Sul finire degli anni ’90 South Beach a Miami, la punta meridionale della città, è abitata solo da anziani in pensione che vanno a svernare o passare la vecchiaia al sole e mare della Florida. Jack Penrod nel 1998 apre un club in spiaggia, per far divertire la gente: Miami era allora più un ritrovo di lusso per pensionati e SoBe, la punta di Miami Beach cuore della città, reduce dalla tragedia di Gianni Versace, un posto molto tranquillo. Il nome viene dalla figlia Nicole, scomparsa, di cui vuole ricordare in eterno il nome. La formula del Nikki Beach ha un successo immediato: Jack ha l’idea, la moglie Lucy è la Cfo, la donna che fa tornare i conti alla fine dell’anno.
Oggi hanno il problema opposto: la movida che Penrod ha messo in moto è così scatenata che non fa più dormire. Quando si dice il troppo successo.
Il villaggio globale dei super-ricchi è una sorta di circo itinerante. E la geografia del Nikki segue i movimenti del popolo della movida e dei Millennials: da Miami alla Costa Azzurra, al Medio Oriente fino all’Asia, sempre nelle località più esclusive e ricercate.
La Sardegna è l’ultimo tassello: «L’Italia è un meta fantastica per il turismo di lusso, la clientela arriva da tutto il mondo, ma è ancora percepita come un posto troppo costoso o solo per anziani miliardari». Ogni nuova apertura richiede un investimento tra i 3,5 e i 6 milioni di dollari.

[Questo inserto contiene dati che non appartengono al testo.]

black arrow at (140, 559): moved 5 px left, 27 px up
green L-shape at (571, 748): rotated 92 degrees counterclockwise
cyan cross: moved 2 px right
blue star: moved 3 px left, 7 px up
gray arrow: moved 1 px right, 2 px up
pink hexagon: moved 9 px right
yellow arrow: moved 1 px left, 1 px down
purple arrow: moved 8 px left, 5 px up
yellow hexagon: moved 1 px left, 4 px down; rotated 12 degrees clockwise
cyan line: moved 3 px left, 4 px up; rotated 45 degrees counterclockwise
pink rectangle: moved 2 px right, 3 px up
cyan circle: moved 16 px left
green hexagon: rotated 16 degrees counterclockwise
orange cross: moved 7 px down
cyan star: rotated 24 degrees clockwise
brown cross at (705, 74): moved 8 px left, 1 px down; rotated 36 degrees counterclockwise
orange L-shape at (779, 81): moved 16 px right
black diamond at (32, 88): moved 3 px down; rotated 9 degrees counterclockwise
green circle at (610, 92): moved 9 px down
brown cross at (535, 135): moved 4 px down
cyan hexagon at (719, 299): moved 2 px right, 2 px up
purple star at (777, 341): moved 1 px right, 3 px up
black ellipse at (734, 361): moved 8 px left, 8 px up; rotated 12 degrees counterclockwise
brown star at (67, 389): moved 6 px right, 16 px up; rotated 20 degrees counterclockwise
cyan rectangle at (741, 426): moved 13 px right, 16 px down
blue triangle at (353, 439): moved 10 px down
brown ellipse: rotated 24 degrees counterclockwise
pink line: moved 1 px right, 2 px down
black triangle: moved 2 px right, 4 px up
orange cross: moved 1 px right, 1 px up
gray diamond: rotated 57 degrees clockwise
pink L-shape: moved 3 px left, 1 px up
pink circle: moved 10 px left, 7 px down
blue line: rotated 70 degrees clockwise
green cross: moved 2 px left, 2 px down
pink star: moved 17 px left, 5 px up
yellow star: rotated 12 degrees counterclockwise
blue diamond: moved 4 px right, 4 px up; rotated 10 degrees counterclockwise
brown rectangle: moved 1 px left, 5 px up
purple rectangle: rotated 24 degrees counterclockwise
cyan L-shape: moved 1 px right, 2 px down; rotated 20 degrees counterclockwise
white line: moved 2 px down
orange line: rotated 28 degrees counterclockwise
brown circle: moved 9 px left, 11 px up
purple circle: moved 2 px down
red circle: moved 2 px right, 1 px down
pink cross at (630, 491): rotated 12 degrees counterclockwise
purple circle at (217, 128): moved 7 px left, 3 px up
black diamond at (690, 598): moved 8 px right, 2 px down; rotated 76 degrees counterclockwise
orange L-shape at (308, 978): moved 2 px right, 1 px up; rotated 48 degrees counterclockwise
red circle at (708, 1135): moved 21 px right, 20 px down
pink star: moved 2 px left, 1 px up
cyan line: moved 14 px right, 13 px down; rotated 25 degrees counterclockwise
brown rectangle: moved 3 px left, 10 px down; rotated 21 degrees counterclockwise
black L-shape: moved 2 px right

Su altri numeri (giro d’affari, eventuali utili) l’uomo di fiducia di Penrod non si sbottona, ma si lascia scappare che hanno 3 progetti in ballo e due potrebbero essere ancora in Italia: Taormina è il sogno nel cassetto. L’altra pedina potrebbe essere Capri, che è da sempre il cruccio di Ferraro: nell’isola dell’imperatore Tiberio la stagione turistica dura quasi tutto l’anno; in Costa Smeralda invece solo nei mesi estivi.
Il prossimo passo? Approdare a Wall Street. Su questo le bocche sono stra-cucite. Se uno glielo domanda, Haigney nega che ora ci sia qualcosa di deciso, ma di sicuro è un dossier sul tavolo della famiglia.